**Assigned task**
I would like every line of the records below that contains the word "Габаритные" copied.

Extracted data entries
·····

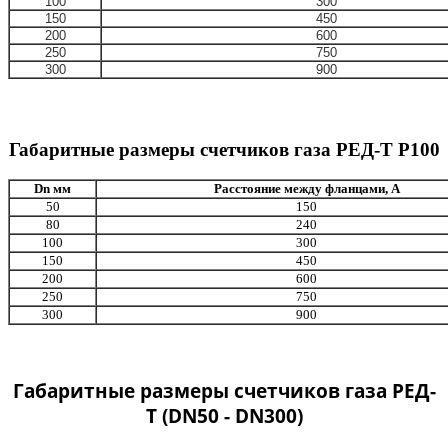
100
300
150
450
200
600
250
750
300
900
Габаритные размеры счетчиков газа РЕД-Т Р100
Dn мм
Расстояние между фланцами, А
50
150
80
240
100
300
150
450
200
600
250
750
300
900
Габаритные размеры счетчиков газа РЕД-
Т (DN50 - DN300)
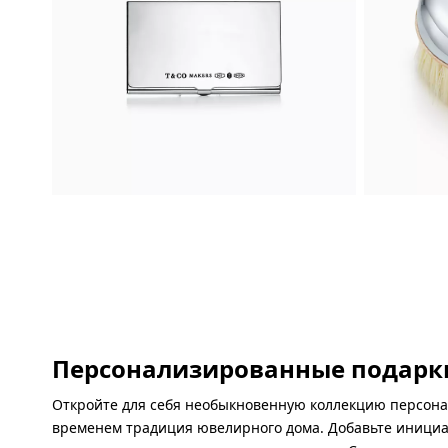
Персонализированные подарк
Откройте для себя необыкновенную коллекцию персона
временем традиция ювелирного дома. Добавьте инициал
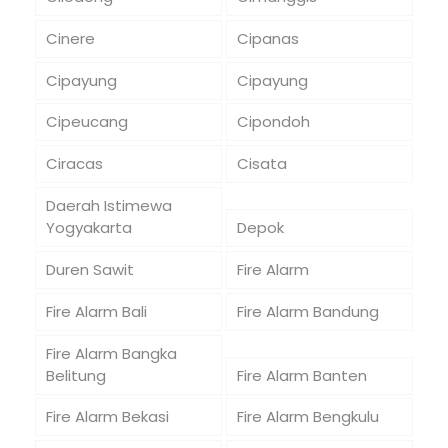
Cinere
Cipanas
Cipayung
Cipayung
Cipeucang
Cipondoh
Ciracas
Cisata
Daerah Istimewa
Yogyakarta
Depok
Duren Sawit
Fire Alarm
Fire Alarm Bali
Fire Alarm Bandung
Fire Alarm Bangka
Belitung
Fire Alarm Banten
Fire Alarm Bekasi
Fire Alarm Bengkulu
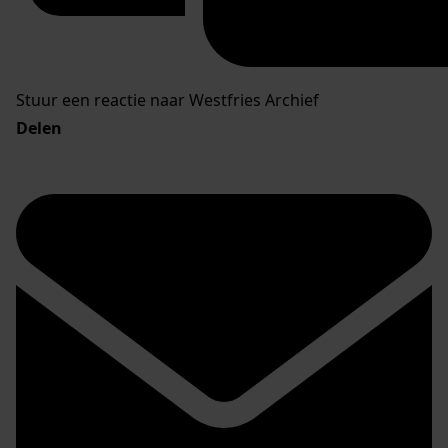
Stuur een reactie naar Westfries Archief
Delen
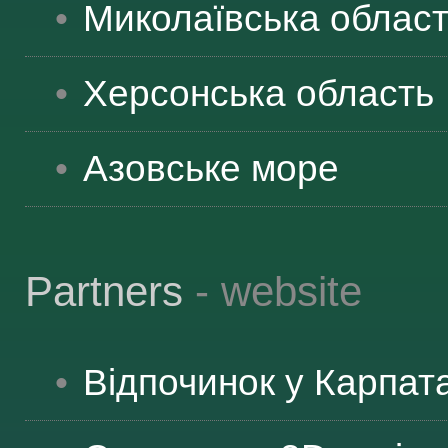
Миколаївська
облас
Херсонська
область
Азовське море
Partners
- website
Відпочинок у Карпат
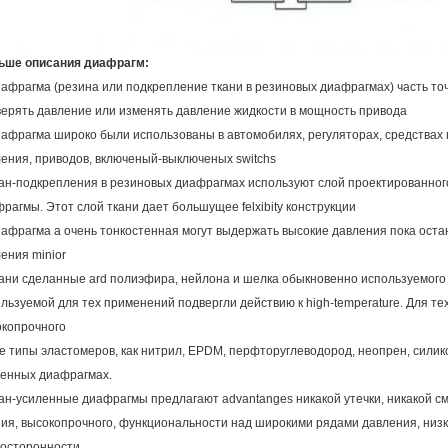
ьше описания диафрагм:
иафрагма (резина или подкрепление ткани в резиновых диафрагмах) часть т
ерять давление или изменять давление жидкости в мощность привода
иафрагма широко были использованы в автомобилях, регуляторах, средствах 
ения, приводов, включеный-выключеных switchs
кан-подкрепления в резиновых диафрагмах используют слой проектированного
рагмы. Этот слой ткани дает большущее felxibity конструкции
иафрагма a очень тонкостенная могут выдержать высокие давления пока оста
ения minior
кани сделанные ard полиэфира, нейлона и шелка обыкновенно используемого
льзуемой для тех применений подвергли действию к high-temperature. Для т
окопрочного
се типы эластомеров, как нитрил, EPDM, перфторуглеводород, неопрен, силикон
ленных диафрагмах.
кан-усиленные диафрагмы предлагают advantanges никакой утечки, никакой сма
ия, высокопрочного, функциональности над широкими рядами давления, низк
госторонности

·····

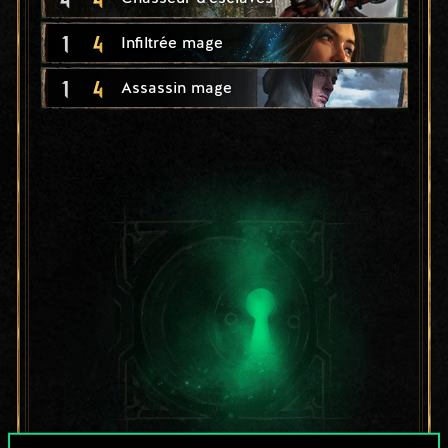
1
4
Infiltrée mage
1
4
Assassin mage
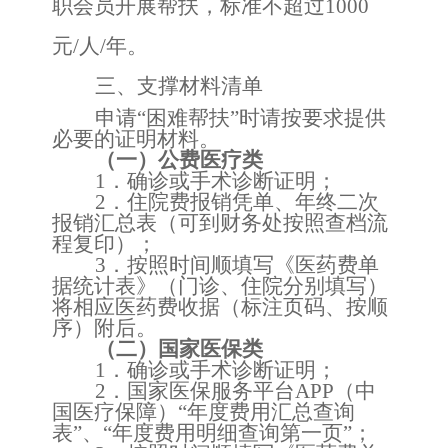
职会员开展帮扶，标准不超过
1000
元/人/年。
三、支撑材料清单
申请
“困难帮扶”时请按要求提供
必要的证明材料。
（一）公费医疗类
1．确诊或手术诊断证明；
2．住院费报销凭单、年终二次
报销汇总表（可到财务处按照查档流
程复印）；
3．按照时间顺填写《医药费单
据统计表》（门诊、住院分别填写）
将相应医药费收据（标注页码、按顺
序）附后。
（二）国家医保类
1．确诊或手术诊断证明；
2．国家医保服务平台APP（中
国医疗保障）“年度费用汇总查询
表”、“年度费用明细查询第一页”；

·····

**Written solution**
Габаритные размеры счетчиков газа РЕД-Т Р100
Габаритные размеры счетчиков газа РЕД-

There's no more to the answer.